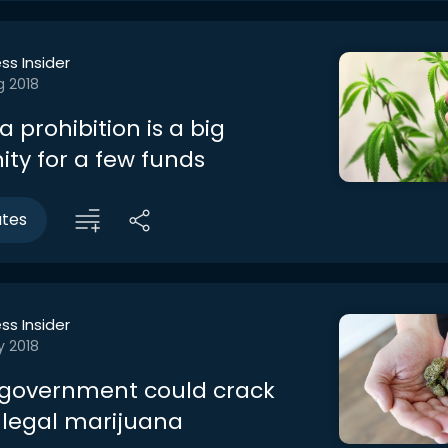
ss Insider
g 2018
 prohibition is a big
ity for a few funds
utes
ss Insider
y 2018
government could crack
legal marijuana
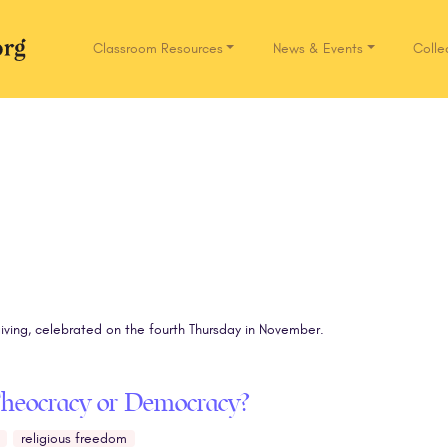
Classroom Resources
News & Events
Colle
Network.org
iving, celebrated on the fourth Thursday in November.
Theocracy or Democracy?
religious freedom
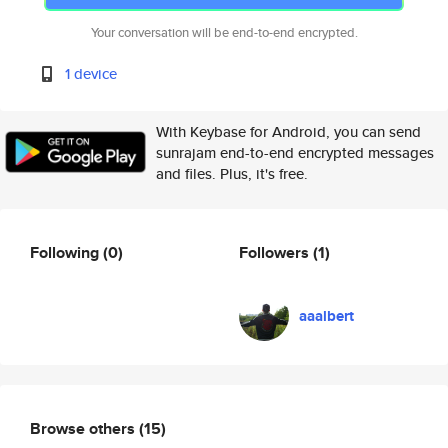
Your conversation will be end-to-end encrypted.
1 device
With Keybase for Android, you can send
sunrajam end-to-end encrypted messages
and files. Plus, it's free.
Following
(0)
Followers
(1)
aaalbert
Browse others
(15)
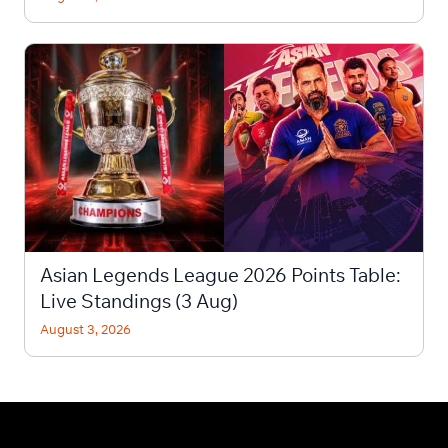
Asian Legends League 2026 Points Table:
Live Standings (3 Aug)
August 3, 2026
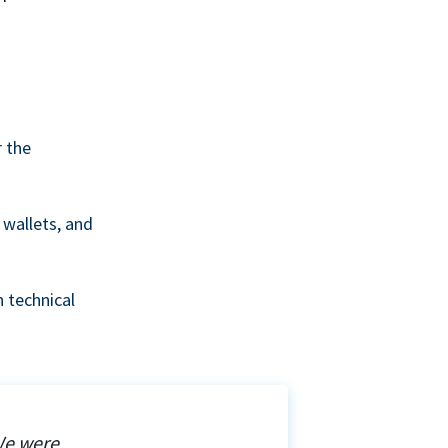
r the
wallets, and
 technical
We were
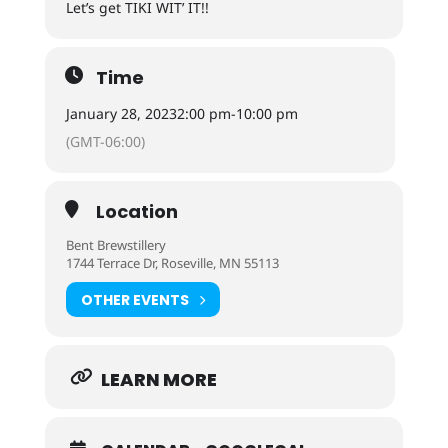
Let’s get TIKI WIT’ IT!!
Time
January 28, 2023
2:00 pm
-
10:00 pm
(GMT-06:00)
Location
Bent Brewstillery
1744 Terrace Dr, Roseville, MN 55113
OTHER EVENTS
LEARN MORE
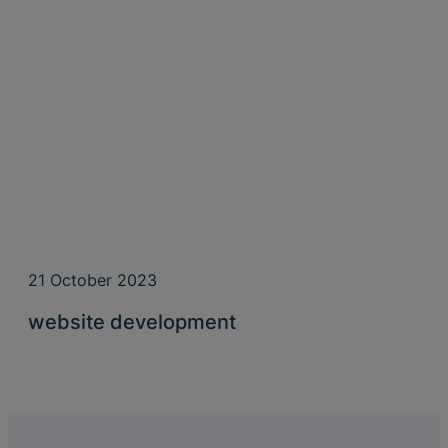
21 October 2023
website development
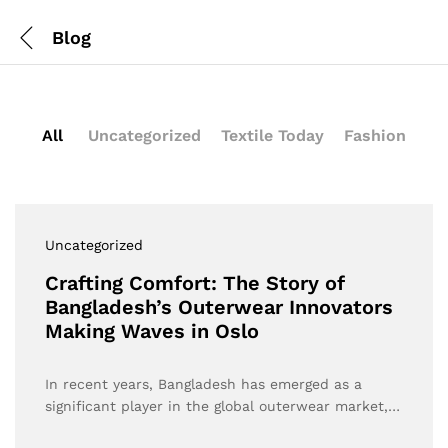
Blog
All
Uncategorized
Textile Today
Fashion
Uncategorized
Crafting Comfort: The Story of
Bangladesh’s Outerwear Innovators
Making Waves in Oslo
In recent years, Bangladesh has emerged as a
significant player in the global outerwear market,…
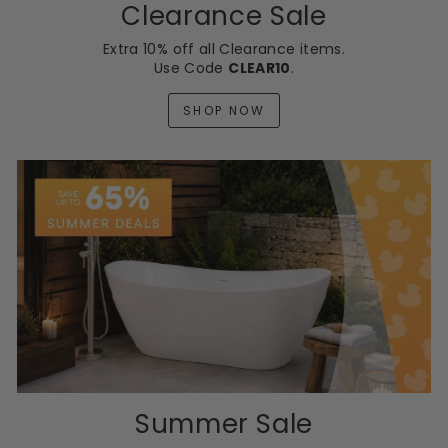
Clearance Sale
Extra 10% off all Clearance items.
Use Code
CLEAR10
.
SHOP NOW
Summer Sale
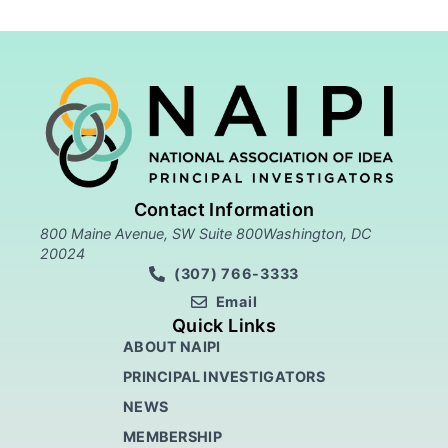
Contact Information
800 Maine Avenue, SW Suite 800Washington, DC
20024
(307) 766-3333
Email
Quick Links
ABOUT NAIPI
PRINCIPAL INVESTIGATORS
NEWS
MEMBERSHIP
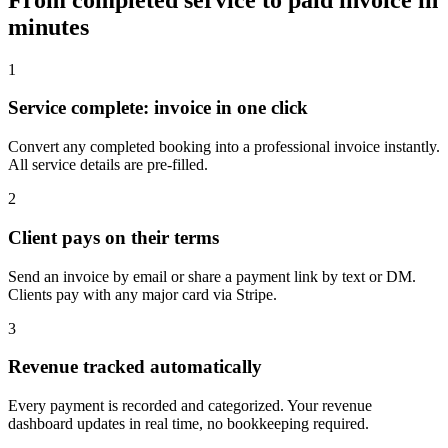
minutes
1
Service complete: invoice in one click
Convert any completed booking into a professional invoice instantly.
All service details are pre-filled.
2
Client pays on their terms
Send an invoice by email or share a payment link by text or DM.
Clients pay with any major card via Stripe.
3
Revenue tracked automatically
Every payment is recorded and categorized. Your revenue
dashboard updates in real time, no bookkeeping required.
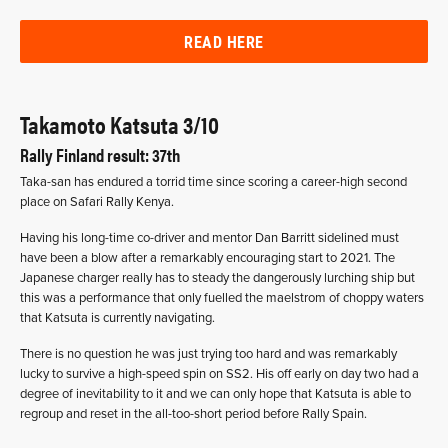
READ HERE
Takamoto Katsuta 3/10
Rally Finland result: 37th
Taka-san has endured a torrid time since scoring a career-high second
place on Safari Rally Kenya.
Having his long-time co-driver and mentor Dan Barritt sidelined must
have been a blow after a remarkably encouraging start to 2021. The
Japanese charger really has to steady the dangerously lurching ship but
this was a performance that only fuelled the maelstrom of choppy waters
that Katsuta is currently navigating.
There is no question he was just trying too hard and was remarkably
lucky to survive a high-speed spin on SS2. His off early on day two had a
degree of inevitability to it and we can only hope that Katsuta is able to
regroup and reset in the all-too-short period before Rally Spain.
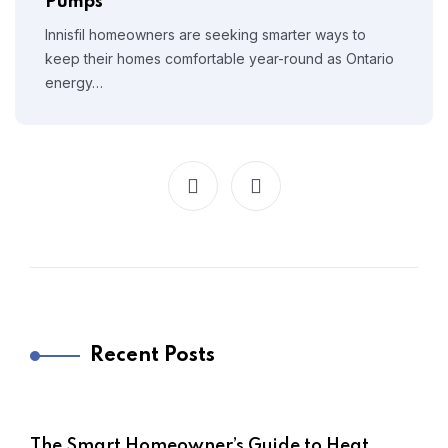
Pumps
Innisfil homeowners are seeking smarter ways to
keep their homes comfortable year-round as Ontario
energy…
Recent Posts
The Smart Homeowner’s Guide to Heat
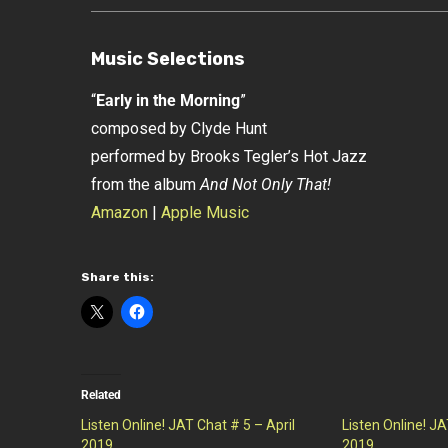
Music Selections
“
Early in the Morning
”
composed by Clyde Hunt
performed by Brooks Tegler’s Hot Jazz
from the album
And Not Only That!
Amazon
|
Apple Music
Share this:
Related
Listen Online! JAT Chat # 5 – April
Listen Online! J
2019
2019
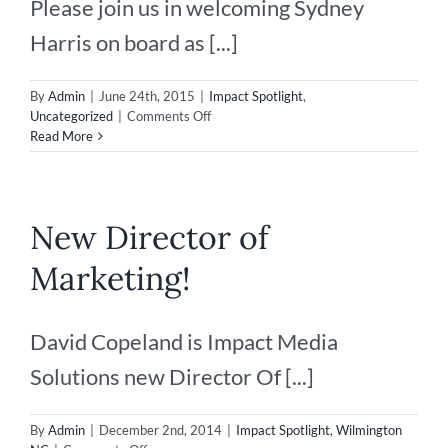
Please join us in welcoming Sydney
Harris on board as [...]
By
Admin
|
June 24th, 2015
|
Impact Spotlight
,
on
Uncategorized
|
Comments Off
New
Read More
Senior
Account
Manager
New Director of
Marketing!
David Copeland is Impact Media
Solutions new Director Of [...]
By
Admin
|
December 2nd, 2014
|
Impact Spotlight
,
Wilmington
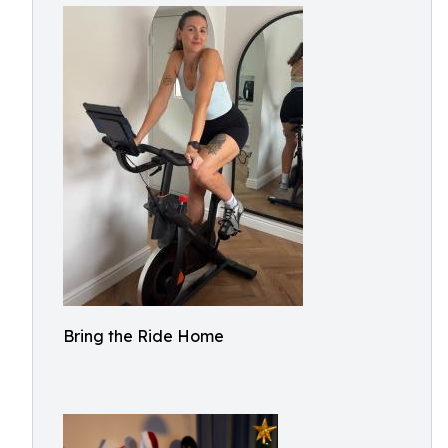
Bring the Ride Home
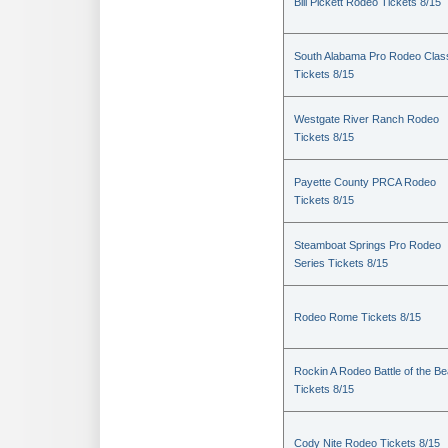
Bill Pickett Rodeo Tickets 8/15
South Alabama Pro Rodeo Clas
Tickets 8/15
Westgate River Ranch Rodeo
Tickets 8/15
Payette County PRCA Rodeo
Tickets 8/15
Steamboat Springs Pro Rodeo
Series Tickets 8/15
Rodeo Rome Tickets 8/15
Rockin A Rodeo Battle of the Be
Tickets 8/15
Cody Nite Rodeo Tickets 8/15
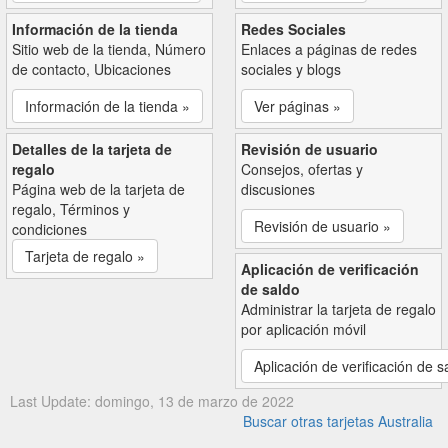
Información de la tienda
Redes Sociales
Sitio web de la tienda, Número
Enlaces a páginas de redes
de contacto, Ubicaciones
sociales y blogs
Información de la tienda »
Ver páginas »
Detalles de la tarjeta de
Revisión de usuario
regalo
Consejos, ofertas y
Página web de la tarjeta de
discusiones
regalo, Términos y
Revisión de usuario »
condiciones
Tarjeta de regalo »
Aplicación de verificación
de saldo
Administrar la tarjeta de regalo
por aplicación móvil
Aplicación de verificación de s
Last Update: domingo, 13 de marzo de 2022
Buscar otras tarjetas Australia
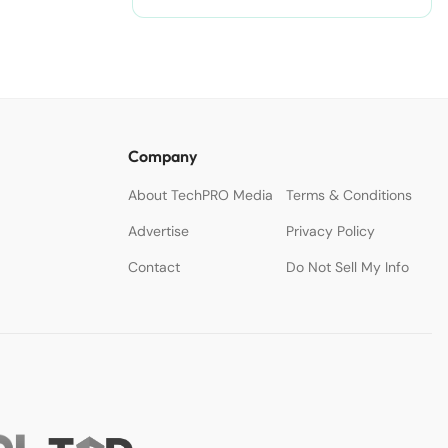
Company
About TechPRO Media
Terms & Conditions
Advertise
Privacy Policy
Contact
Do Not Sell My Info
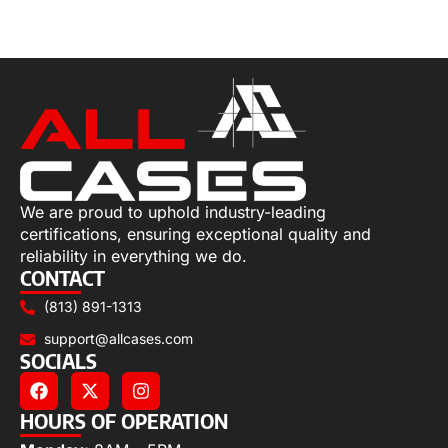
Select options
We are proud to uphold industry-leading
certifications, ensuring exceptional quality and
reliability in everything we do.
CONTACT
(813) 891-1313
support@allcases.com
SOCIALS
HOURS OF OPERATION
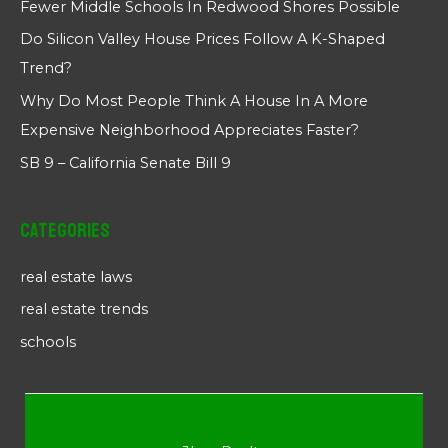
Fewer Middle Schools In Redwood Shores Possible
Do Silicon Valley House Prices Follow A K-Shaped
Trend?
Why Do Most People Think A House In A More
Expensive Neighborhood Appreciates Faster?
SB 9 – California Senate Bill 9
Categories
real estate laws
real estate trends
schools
====
What this task involves
All of the records should be set down exactly, minus the pictures they hold.

Solution to the problem
ss Insider
g 2018
 prohibition is a big
ity for a few funds
utes
ss Insider
y 2018
government could crack
legal marijuana
Classroom Resources
News & Events
Colle
Network.org
iving, celebrated on the fourth Thursday in November.
Theocracy or Democracy?
religious freedom
Your conversation will be end-to-end encrypted.
1 device
With Keybase for Android, you can send
sunrajam end-to-end encrypted messages
and files. Plus, it's free.
Following
(0)
Followers
(1)
aaalbert
Browse others
(15)
Asian Legends League 2026 Points Table:
Live Standings (3 Aug)
August 3, 2026
r the
wallets, and
 technical
We were
Let’s get TIKI WIT’ IT!!
Time
January 28, 2023
2:00 pm
-
10:00 pm
(GMT-06:00)
Location
Bent Brewstillery
1744 Terrace Dr, Roseville, MN 55113
OTHER EVENTS
LEARN MORE
21 October 2023
website development
Blog
All
Uncategorized
Textile Today
Fashion
Uncategorized
Crafting Comfort: The Story of
Bangladesh’s Outerwear Innovators
Making Waves in Oslo
In recent years, Bangladesh has emerged as a
significant player in the global outerwear market,…
Clearance Sale
Extra 10% off all Clearance items.
Use Code
CLEAR10
.
SHOP NOW
Summer Sale
Contact Information
800 Maine Avenue, SW Suite 800Washington, DC
20024
(307) 766-3333
Email
Quick Links
ABOUT NAIPI
PRINCIPAL INVESTIGATORS
NEWS
MEMBERSHIP
minutes
1
Service complete: invoice in one click
Convert any completed booking into a professional invoice instantly.
All service details are pre-filled.
2
Client pays on their terms
Send an invoice by email or share a payment link by text or DM.
Clients pay with any major card via Stripe.
3
Revenue tracked automatically
Every payment is recorded and categorized. Your revenue
dashboard updates in real time, no bookkeeping required.
READ HERE
Takamoto Katsuta 3/10
Rally Finland result: 37th
Taka-san has endured a torrid time since scoring a career-high second
place on Safari Rally Kenya.
Having his long-time co-driver and mentor Dan Barritt sidelined must
have been a blow after a remarkably encouraging start to 2021. The
Japanese charger really has to steady the dangerously lurching ship but
this was a performance that only fuelled the maelstrom of choppy waters
that Katsuta is currently navigating.
There is no question he was just trying too hard and was remarkably
lucky to survive a high-speed spin on SS2. His off early on day two had a
degree of inevitability to it and we can only hope that Katsuta is able to
regroup and reset in the all-too-short period before Rally Spain.
Pumps
Innisfil homeowners are seeking smarter ways to
keep their homes comfortable year-round as Ontario
energy…
Recent Posts
The Smart Homeowner’s Guide to Heat
Music Selections
“
Early in the Morning
”
composed by Clyde Hunt
performed by Brooks Tegler’s Hot Jazz
from the album
And Not Only That!
Amazon
|
Apple Music
Share this:
Related
Listen Online! JAT Chat # 5 – April
Listen Online! J
2019
2019
Please join us in welcoming Sydney
Harris on board as [...]
By
Admin
|
June 24th, 2015
|
Impact Spotlight
,
on
Uncategorized
|
Comments Off
New
Read More
Senior
Account
Manager
New Director of
Marketing!
David Copeland is Impact Media
Solutions new Director Of [...]
By
Admin
|
December 2nd, 2014
|
Impact Spotlight
,
Wilmington
Bring the Ride Home
Bill Pickett Rodeo Tickets 8/15
South Alabama Pro Rodeo Clas
Tickets 8/15
Westgate River Ranch Rodeo
Tickets 8/15
Payette County PRCA Rodeo
Tickets 8/15
Steamboat Springs Pro Rodeo
Series Tickets 8/15
Rodeo Rome Tickets 8/15
Rockin A Rodeo Battle of the Be
Tickets 8/15
Cody Nite Rodeo Tickets 8/15
Información de la tienda
Redes Sociales
Sitio web de la tienda, Número
Enlaces a páginas de redes
de contacto, Ubicaciones
sociales y blogs
Información de la tienda »
Ver páginas »
Detalles de la tarjeta de
Revisión de usuario
regalo
Consejos, ofertas y
Página web de la tarjeta de
discusiones
regalo, Términos y
Revisión de usuario »
condiciones
Tarjeta de regalo »
Aplicación de verificación
de saldo
Administrar la tarjeta de regalo
por aplicación móvil
Aplicación de verificación de s
Last Update: domingo, 13 de marzo de 2022
Buscar otras tarjetas Australia
Company
About TechPRO Media
Terms & Conditions
Advertise
Privacy Policy
Contact
Do Not Sell My Info
Select options
We are proud to uphold industry-leading
certifications, ensuring exceptional quality and
reliability in everything we do.
CONTACT
(813) 891-1313
support@allcases.com
SOCIALS
HOURS OF OPERATION
Fewer Middle Schools In Redwood Shores Possible
Do Silicon Valley House Prices Follow A K-Shaped
Trend?
Why Do Most People Think A House In A More
Expensive Neighborhood Appreciates Faster?
SB 9 – California Senate Bill 9
Categories
real estate laws
real estate trends
schools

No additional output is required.